**COLLECTED DATA**.

——————

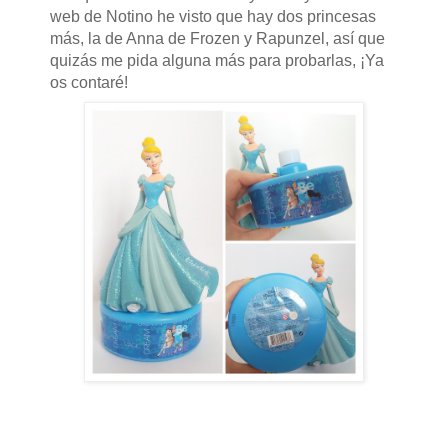
web de Notino he visto que hay dos princesas
más, la de Anna de Frozen y Rapunzel, así que
quizás me pida alguna más para probarlas, ¡Ya
os contaré!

——————

**WHAT THIS TASK INVOLVES**.
Would you print the listing above in full, exactly, but with no pictures?

**ANSWER**.
web de Notino he visto que hay dos princesas
más, la de Anna de Frozen y Rapunzel, así que
quizás me pida alguna más para probarlas, ¡Ya
os contaré!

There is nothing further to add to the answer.